Table 1 shows the results. I was quite surprised by how well the bow tie performed, but perhaps I shouldn’t be. This classic design more than holds its own repeatedly in tests against more expensive models with gimmicky packaging, and it’s over 60 years old. With the JUICE preamp, it pulled in eight out of ten stations, missing WBPH-9 and WTXF-42. (None of the antennas could help Fox’s signal, despite it looking pretty clean and strong on my analyzer.)

2nd place went to the UHF bow tie without the preamp, which hauled in seven stations. Not bad for $4.99! Mohu’s time-tested Leaf with external amplifier was right behind, providing reliable reception of six out of ten stations. Terk’s Omni was not up to the task even after I tried a second position for it, pulling in four out of ten stations the first time around and three of ten on the second try. In its defense, it did snag WLVT-39 from Allentown, which only the amplified bow tie could match.

Compact antenna designs will have trouble with low-band VHF reception.  KJWP-2 and WPVI-6, as picked up by the amplified bow tie…

…are basically ‘missing in action’ on the Terk Omni antenna.

As for the Trinity Xtend? Best to use it as a WiFi extender and forget about DTV reception altogether, unless you live very, very close to the transmitters. No matter which way I oriented it – vertically or horizontally – it could only pull in two stations reliably (WYBE-35 and WFMZ-46) and neither of them is affiliated with a major network. (So much for the claim of 65-mile reception.) My location is around 25 miles from the Roxborough TV towers and has moderate multipath, but not so much that the average indoor antenna can’t pull in at least five stations.

As for the WiFi extender part; it works quite well. I downloaded the Terk Extender app from Google Play and it didn’t take long to make the connection while following the app’s instructions, boosting 5 GHz signal strength by a few decibels in the farthest parts of my house. So you may still find that part of the product useful if you are strapped for range.

Terk’s Trinity Xtend created a ton of spectral noise on high-band VHF channels 7 through 13…

…that wasn’t seen at all when using the amplified Mohu Leaf.

Here are channels 17 through 46 as picked up by the amplified bow tie.

The same channels using the Terk Omni…

…and the Terk Trinity Xtend, lying flat (horizontally polarized).


As you’ve seen in previous tests, there are some really good indoor antennas for sale that won’t break the bank. Winegard and Mohu both offer indoor panel antennas (passive and amplified) that should pull in the majority of stations in your area if you are no more than 30 miles from the TV transmitters. Radio Shack doesn’t sell UHF bow ties anymore, but Amazon shows the ANTOP amplified bow tie for about $28 – a little pricey in my book, but having the amplifier is a plus.

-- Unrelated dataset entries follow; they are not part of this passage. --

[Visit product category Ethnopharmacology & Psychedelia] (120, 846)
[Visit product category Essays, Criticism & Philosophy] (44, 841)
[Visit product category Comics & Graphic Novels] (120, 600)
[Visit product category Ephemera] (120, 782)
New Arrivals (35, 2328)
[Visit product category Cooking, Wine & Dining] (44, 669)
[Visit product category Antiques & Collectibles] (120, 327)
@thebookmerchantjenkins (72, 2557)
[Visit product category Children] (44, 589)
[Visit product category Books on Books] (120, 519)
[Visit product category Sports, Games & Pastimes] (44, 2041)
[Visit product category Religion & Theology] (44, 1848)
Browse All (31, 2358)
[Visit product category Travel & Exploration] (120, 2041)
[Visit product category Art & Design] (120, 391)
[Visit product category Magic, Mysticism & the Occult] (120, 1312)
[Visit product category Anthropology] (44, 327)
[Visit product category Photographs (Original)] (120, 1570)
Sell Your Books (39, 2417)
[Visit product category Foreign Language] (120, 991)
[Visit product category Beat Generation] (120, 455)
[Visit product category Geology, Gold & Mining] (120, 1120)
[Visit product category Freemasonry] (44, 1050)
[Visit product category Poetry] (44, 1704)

There’s a catch, though. The recent FCC spectrum auction just concluded and it appears that all UHF channels above 38 will be re-allocated for other uses. This means there are plenty of TV stations that will have to relocate, and some of them will wind up in the noisy, harder-to-receive low-band VHF channels from 54 to 87 MHz. Antennas must have more and longer elements to work at these frequencies, so super-compact designs aren’t going to cut it in the future.